Dataset excerpts —
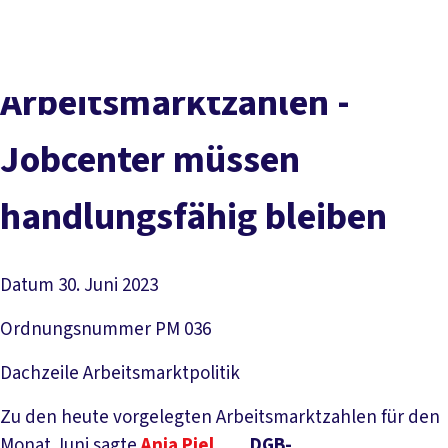
Presse
Karriere
Newsletter
Kontakt
EN
Leichte Sprache
Der DGB
Gute Arbeit
Geld
Gerechtigkeit
Arbeitsmarktzahlen -
Service
Mitmachen
Politik
Jobcenter müssen
handlungsfähig bleiben
Datum
30. Juni 2023
Ordnungsnummer
PM 036
Dachzeile
Arbeitsmarktpolitik
Zu den heute vorgelegten Arbeitsmarktzahlen für den
Monat Juni sagte
Anja Piel
, DGB-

Your task —
Retype all of the listing above exactly, but keep its pictures out.

Task output —
Presse
Karriere
Newsletter
Kontakt
EN
Leichte Sprache
Der DGB
Gute Arbeit
Geld
Gerechtigkeit
Arbeitsmarktzahlen -
Service
Mitmachen
Politik
Jobcenter müssen
handlungsfähig bleiben
Datum
30. Juni 2023
Ordnungsnummer
PM 036
Dachzeile
Arbeitsmarktpolitik
Zu den heute vorgelegten Arbeitsmarktzahlen für den
Monat Juni sagte
Anja Piel
, DGB-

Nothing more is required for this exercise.